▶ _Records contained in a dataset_

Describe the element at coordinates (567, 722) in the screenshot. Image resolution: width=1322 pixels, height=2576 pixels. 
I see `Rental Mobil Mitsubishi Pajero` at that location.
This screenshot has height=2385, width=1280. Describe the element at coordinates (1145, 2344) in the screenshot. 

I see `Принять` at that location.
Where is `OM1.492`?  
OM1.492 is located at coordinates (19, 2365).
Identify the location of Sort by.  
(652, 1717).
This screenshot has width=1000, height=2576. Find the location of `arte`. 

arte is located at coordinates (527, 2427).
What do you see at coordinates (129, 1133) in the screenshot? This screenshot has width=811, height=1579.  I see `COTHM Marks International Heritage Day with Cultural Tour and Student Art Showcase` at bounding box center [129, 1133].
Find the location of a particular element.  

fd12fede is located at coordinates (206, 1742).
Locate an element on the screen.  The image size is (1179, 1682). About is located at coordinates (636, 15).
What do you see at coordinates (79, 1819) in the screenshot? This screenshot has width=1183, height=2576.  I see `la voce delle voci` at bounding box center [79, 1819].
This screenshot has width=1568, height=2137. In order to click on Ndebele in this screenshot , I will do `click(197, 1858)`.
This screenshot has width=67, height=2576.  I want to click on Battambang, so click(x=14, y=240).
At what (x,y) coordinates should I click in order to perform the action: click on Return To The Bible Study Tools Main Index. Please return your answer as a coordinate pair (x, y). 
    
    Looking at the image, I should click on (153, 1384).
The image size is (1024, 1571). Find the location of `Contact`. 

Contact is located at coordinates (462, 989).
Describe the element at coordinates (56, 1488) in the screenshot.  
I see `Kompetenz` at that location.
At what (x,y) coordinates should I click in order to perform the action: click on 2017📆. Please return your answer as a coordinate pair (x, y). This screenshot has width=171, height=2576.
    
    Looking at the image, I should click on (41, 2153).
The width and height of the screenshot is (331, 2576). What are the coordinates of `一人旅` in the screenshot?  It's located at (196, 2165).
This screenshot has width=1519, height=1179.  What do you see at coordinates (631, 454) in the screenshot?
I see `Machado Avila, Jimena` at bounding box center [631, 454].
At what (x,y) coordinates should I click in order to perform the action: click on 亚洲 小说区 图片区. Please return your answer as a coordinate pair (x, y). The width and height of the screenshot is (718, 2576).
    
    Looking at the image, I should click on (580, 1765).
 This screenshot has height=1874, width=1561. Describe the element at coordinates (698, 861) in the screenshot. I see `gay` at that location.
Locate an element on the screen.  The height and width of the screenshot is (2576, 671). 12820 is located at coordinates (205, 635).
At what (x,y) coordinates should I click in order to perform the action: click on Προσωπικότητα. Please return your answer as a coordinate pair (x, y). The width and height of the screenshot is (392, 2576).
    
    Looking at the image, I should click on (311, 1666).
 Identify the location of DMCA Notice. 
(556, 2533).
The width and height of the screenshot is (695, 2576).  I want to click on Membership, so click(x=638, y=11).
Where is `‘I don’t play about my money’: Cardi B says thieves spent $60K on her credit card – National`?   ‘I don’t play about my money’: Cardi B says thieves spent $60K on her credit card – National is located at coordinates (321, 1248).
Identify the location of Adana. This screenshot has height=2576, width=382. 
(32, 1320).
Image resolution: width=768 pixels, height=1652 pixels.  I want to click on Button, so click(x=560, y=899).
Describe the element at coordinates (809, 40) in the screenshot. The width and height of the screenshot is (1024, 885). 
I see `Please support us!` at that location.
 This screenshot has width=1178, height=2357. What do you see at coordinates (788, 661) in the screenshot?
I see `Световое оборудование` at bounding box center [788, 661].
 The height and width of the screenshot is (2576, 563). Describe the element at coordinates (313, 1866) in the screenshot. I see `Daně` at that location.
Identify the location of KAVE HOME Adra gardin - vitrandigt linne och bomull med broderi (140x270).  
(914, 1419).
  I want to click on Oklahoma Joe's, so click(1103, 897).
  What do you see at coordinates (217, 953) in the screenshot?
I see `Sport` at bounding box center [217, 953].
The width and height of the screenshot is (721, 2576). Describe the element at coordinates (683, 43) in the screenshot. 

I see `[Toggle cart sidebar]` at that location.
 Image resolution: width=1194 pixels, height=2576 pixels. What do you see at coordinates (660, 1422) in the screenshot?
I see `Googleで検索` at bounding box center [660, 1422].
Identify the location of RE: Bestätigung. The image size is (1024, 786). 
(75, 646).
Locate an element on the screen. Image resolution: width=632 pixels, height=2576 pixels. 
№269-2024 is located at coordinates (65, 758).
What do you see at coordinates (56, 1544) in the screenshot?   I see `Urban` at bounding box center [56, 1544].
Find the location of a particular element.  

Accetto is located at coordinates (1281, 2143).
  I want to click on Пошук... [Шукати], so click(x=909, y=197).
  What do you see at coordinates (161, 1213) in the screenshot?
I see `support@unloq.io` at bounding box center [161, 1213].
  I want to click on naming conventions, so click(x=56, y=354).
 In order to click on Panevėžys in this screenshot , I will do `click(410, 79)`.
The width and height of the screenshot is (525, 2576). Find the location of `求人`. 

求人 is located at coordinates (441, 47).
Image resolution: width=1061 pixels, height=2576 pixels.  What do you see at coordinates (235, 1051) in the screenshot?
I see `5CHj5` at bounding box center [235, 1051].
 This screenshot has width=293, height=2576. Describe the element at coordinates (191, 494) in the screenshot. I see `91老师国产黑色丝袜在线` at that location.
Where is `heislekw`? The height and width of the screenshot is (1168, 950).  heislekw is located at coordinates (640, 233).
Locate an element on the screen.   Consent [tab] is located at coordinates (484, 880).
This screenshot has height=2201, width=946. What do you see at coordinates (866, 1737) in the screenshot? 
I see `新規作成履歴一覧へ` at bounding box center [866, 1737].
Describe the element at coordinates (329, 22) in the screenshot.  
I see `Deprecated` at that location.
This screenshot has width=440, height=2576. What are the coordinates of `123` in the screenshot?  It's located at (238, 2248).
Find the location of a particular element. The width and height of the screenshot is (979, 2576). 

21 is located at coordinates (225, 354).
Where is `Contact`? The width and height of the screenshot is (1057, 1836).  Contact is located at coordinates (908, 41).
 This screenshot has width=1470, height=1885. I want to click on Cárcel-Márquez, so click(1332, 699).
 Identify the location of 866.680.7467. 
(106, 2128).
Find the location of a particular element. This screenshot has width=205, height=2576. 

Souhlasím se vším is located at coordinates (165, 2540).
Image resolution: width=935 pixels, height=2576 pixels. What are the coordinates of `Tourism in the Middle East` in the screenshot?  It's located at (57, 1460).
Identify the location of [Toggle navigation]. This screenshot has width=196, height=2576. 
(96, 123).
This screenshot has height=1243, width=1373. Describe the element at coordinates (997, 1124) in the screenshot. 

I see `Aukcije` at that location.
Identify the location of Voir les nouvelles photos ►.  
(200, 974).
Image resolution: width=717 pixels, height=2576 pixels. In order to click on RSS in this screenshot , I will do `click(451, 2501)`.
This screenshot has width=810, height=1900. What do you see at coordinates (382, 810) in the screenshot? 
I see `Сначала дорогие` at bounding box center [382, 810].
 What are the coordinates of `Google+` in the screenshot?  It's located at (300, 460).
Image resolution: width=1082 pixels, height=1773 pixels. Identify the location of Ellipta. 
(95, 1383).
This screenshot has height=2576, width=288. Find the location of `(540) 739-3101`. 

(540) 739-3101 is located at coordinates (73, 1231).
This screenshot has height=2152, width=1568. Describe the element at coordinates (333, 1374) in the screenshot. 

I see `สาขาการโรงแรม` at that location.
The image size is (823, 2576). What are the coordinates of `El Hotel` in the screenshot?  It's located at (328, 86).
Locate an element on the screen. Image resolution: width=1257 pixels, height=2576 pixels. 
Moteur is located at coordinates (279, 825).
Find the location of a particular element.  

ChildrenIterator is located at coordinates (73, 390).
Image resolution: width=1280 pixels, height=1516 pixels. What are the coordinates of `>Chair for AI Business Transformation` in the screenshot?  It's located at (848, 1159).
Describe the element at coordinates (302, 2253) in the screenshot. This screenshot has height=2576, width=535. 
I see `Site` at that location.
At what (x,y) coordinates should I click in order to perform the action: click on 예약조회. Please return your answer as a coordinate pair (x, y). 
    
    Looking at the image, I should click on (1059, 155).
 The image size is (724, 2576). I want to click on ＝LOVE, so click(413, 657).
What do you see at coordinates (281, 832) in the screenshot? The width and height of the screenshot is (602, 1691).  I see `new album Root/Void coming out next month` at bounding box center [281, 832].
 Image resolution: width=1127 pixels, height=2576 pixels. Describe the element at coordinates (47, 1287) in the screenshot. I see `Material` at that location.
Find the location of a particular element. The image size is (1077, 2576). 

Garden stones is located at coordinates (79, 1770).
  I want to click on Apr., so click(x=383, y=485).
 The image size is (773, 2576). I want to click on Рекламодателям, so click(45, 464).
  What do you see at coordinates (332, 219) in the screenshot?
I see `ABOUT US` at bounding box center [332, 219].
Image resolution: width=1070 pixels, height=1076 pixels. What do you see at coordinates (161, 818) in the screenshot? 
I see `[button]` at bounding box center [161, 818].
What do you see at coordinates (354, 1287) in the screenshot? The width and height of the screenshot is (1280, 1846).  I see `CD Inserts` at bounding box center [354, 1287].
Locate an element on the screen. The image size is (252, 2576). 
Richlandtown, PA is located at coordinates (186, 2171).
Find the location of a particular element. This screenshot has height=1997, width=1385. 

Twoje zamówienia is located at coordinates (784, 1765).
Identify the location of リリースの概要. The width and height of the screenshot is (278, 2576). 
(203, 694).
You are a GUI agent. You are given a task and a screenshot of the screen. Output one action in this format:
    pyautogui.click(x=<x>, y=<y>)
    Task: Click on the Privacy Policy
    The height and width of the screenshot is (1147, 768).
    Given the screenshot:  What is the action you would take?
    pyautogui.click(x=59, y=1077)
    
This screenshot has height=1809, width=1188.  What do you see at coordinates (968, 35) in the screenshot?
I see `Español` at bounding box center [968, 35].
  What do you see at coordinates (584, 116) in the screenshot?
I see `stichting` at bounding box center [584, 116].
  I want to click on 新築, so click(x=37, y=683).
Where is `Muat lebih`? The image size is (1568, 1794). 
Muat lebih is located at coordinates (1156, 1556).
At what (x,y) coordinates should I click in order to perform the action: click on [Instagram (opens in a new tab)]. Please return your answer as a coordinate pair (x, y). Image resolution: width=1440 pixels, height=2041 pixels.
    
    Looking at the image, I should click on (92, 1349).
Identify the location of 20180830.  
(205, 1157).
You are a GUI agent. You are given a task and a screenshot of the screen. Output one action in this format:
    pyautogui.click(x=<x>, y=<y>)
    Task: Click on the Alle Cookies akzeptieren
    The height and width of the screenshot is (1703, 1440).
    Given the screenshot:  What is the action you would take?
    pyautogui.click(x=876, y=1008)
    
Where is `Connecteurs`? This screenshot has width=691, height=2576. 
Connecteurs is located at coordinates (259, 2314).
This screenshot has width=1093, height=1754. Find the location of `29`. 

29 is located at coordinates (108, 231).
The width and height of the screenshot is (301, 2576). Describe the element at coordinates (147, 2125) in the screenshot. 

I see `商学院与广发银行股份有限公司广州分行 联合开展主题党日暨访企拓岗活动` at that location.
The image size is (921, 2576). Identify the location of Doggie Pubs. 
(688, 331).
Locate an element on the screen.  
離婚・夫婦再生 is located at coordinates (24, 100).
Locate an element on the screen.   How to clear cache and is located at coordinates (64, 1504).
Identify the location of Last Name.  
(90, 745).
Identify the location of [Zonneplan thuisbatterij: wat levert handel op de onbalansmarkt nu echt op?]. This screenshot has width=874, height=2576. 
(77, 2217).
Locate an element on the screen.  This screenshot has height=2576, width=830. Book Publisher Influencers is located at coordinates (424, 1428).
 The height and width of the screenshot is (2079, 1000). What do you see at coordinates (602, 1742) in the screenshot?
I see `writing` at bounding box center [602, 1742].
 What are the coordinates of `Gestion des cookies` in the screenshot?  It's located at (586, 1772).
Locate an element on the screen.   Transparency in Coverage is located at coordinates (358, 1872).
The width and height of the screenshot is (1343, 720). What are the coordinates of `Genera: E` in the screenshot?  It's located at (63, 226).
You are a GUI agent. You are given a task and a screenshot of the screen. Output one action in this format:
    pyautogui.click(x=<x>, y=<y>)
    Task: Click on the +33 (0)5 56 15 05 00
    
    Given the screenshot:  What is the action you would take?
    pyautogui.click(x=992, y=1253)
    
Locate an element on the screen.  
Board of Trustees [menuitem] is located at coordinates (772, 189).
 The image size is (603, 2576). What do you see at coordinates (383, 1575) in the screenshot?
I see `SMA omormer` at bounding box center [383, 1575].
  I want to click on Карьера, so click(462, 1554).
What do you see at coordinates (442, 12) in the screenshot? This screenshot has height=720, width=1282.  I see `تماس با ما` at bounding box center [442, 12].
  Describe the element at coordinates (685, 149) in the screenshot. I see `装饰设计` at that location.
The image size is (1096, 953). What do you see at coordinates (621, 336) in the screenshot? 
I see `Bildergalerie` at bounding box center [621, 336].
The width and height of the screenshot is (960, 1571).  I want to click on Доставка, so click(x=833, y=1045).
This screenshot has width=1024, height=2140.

▶ _DIRECTIONS FOR THIS TASK_
In the entries above, locate every line with the word "will" and copy it.

▶ _TASK RESPONSE_
This screenshot has width=1568, height=2137. In order to click on Ndebele in this screenshot , I will do `click(197, 1858)`.
 In order to click on Panevėžys in this screenshot , I will do `click(410, 79)`.
Image resolution: width=717 pixels, height=2576 pixels. In order to click on RSS in this screenshot , I will do `click(451, 2501)`.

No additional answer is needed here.